The group has extensive exposure to the agricultural industry through lending under its Agro Yield programme.
“Climate change will continue to adversely impact the country’s agricultural and related sectors, hence the need for both the private sector and the government to step up efforts towards climate change mitigation, adaptation and relief programs.
“The group will continue to reconfigure and position its business model towards unlocking long term value for its stakeholders,” the group said in a trading update for the first quarter ended 31 March 2024.
Business reconfiguration also serves as a risk management strategy.
After reporting a consolidated operating revenue of $1,42 trillion from a total revenue of $2,38 trillion, the group demonstrated impressive financial performance during the period under review.
“This strong performance was bolstered by a sustained growth in customer numbers, deposits, transactional activity and uptake of the group’s comprehensive product range,” reads the trading update.
CBZ Holdings’ financial position is robust, with loans and advances to customers at $7,12 trillion and a customer deposit base of $16,99 trillion.
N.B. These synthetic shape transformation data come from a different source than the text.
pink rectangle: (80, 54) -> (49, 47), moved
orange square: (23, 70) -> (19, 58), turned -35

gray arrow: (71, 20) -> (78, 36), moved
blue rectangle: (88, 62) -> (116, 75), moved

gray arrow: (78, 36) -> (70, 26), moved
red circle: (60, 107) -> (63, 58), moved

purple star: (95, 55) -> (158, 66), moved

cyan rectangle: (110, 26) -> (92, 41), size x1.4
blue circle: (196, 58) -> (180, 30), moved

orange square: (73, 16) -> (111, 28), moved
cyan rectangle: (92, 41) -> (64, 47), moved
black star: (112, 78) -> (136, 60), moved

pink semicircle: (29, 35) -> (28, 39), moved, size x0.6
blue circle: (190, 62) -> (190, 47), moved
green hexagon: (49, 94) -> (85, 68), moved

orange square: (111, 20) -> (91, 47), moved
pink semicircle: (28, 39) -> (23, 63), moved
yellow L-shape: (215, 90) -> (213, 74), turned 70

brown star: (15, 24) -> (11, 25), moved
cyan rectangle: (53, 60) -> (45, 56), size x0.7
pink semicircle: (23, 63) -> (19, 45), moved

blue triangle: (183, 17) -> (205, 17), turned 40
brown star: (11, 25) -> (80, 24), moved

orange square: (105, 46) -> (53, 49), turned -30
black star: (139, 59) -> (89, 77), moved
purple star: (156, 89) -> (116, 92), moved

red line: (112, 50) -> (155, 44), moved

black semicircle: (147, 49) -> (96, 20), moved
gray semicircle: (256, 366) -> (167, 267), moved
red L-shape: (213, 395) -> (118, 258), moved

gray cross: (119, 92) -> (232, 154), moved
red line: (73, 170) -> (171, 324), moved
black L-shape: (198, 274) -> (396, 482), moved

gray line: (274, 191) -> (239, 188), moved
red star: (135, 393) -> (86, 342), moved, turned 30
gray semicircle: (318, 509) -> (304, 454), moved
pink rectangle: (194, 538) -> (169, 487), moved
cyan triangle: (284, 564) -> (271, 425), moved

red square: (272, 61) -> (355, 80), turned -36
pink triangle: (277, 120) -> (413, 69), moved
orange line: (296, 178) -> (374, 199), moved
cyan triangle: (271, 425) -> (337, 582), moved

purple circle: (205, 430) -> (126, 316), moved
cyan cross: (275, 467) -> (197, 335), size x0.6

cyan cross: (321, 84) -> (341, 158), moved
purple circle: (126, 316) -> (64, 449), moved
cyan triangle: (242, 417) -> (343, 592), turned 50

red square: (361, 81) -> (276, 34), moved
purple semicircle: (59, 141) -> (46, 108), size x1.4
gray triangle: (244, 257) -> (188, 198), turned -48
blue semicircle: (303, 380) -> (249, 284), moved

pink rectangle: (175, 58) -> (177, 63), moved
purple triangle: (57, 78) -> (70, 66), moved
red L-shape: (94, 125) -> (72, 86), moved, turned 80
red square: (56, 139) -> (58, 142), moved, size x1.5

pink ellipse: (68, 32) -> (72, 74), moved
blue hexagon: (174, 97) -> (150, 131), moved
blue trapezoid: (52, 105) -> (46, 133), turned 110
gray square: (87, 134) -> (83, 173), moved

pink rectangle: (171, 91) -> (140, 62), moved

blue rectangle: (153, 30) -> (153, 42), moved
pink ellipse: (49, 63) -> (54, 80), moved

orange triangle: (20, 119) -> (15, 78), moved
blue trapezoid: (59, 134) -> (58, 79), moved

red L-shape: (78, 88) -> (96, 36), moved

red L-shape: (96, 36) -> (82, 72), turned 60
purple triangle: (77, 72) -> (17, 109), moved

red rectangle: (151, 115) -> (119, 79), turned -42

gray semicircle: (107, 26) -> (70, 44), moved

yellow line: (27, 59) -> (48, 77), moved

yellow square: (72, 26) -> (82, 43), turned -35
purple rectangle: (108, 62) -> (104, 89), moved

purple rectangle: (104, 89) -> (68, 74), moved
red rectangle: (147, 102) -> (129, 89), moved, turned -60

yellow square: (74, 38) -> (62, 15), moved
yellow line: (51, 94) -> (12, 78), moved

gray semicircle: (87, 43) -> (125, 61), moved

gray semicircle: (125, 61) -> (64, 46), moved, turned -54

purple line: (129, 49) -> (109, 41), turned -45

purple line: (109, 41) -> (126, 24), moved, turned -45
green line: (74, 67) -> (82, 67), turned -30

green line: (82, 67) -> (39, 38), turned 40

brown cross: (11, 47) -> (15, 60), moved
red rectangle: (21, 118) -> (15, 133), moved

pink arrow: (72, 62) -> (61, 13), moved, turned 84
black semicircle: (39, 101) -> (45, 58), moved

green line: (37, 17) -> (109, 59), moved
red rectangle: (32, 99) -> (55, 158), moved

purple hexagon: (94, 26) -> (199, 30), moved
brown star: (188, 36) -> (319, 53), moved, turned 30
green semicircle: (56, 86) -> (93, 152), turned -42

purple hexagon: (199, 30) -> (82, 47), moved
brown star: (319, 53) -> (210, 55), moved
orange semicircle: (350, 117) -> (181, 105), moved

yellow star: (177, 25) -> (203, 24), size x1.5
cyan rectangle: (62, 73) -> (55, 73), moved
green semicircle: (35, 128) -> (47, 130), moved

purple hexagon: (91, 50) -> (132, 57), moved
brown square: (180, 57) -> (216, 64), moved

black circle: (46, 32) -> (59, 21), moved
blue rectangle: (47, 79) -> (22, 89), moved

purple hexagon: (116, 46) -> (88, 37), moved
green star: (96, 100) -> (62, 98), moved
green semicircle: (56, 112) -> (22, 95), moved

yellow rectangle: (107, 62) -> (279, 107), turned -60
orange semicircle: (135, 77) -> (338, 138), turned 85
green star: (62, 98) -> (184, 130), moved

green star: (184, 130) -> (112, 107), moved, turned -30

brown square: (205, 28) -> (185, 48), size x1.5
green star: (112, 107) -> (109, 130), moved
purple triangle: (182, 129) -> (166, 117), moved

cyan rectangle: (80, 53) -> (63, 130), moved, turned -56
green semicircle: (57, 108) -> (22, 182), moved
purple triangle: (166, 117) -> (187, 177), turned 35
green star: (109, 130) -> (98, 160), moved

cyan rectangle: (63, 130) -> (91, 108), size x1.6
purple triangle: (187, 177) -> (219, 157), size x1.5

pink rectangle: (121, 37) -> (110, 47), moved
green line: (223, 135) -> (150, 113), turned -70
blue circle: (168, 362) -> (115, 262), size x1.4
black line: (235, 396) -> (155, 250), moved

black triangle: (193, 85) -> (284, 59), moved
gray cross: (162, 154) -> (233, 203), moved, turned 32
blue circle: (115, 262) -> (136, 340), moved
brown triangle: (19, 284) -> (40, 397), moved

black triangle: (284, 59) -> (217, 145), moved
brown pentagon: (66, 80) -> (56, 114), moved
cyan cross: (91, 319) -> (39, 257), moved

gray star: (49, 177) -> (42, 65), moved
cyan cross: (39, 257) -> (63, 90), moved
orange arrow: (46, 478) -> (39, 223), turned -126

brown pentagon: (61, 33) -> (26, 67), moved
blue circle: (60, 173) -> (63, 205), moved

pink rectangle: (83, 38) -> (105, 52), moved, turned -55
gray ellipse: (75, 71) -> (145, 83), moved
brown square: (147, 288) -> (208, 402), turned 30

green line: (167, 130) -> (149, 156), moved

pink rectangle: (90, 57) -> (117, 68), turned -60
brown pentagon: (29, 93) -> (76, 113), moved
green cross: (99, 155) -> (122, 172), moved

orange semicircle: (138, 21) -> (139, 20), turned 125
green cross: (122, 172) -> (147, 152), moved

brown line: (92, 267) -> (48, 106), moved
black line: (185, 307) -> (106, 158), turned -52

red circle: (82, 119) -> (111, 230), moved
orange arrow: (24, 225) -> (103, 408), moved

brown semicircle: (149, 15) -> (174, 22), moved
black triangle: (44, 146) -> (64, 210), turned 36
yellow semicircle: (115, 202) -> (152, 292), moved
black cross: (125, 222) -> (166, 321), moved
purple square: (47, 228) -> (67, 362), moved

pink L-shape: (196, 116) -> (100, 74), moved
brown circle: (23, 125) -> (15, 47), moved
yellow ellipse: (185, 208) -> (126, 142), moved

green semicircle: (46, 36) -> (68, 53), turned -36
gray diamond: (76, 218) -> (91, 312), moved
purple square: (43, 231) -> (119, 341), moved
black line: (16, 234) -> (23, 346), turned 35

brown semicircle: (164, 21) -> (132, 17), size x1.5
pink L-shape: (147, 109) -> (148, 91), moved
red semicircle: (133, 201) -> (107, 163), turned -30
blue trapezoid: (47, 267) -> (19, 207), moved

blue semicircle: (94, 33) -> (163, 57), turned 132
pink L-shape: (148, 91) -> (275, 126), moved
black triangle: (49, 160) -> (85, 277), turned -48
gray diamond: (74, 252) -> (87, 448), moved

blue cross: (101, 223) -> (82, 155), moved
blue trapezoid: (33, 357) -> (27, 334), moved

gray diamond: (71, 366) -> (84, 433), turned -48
This indicates a healthy liquidity position and a strong funding base.
The group’s insurance operations closed with $108,64 billion in insurance liabilities, supported by $50,09 billion in assets, demonstrating sound risk management practices.
“The group closed the period with a strong capital and asset base, coupled with a robust presence in digital channels anchoring the group’s transactional volumes and values,” CBZ Holdings stated.
“The group continues to capitalise on its strong market presence, innovation drive, and a customer-centric strategy to sustain its competitive edge.”
All of the group subsidiaries had sufficient capital as of the reporting period and complied to statutory capital requirements.
Accordingly, the group is pursuing certification with the European Organisation for Sustainable Development (EOSD), which underscores its dedication to environmental, social, and governance principles.